▶ Source data

● ● ● ● ● ● ●

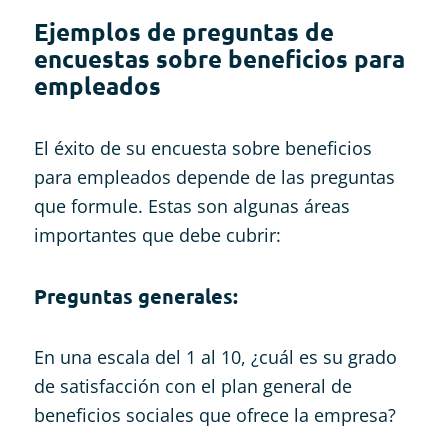
Ejemplos de preguntas de
encuestas sobre beneficios para
empleados
El éxito de su encuesta sobre beneficios
para empleados depende de las preguntas
que formule. Estas son algunas áreas
importantes que debe cubrir:
Preguntas generales:
En una escala del 1 al 10, ¿cuál es su grado
de satisfacción con el plan general de
beneficios sociales que ofrece la empresa?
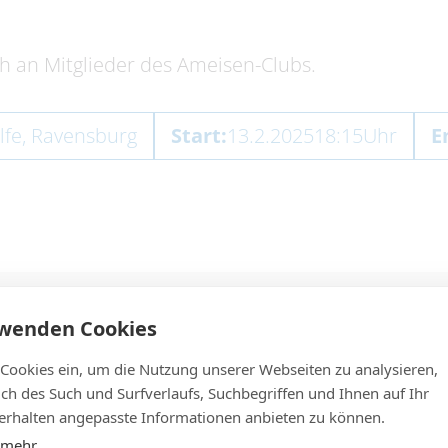
ch an Mitglieder des Ameisen-Clubs.
lfe, Ravensburg
Start:
13.2.2025
18:15
Uhr
E
rwenden Cookies
 Cookies ein, um die Nutzung unserer Webseiten zu analysieren,
lich des Such und Surfverlaufs, Suchbegriffen und Ihnen auf Ihr
rhalten angepasste Informationen anbieten zu können.
 mehr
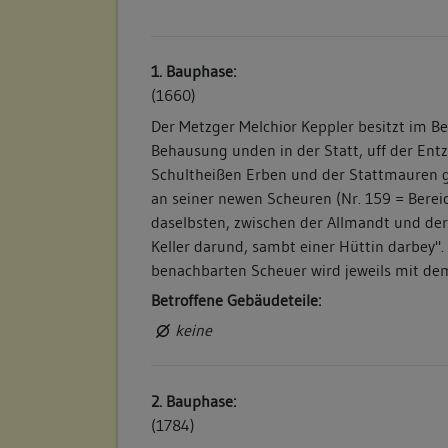
1. Bauphase:
(1660)
Der Metzger Melchior Keppler besitzt im Be
Behausung unden in der Statt, uff der Ent
Schultheißen Erben und der Stattmauren ge
an seiner newen Scheuren (Nr. 159 = Berei
daselbsten, zwischen der Allmandt und der
Keller darund, sambt einer Hüttin darbey". 
benachbarten Scheuer wird jeweils mit de
Betroffene Gebäudeteile:
keine
2. Bauphase:
(1784)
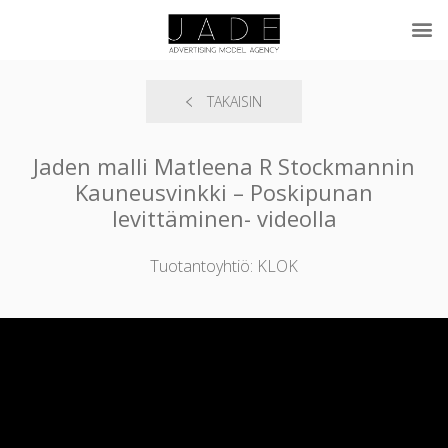
TAKAISIN
Jaden malli Matleena R Stockmannin
Kauneusvinkki – Poskipunan
levittäminen- videolla
Tuotantoyhtiö: KLOK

● ● ● ● ● ● ●

▶ Task prompt
The output is the data above, repeated exactly, with pictures omitted.

▶ Expected answer
Ejemplos de preguntas de
encuestas sobre beneficios para
empleados
El éxito de su encuesta sobre beneficios
para empleados depende de las preguntas
que formule. Estas son algunas áreas
importantes que debe cubrir:
Preguntas generales:
En una escala del 1 al 10, ¿cuál es su grado
de satisfacción con el plan general de
beneficios sociales que ofrece la empresa?
ch an Mitglieder des Ameisen-Clubs.
lfe, Ravensburg
Start:
13.2.2025
18:15
Uhr
E
rwenden Cookies
 Cookies ein, um die Nutzung unserer Webseiten zu analysieren,
lich des Such und Surfverlaufs, Suchbegriffen und Ihnen auf Ihr
rhalten angepasste Informationen anbieten zu können.
 mehr
1. Bauphase:
(1660)
Der Metzger Melchior Keppler besitzt im Be
Behausung unden in der Statt, uff der Ent
Schultheißen Erben und der Stattmauren ge
an seiner newen Scheuren (Nr. 159 = Berei
daselbsten, zwischen der Allmandt und der
Keller darund, sambt einer Hüttin darbey". 
benachbarten Scheuer wird jeweils mit de
Betroffene Gebäudeteile:
keine
2. Bauphase:
(1784)
TAKAISIN
Jaden malli Matleena R Stockmannin
Kauneusvinkki – Poskipunan
levittäminen- videolla
Tuotantoyhtiö: KLOK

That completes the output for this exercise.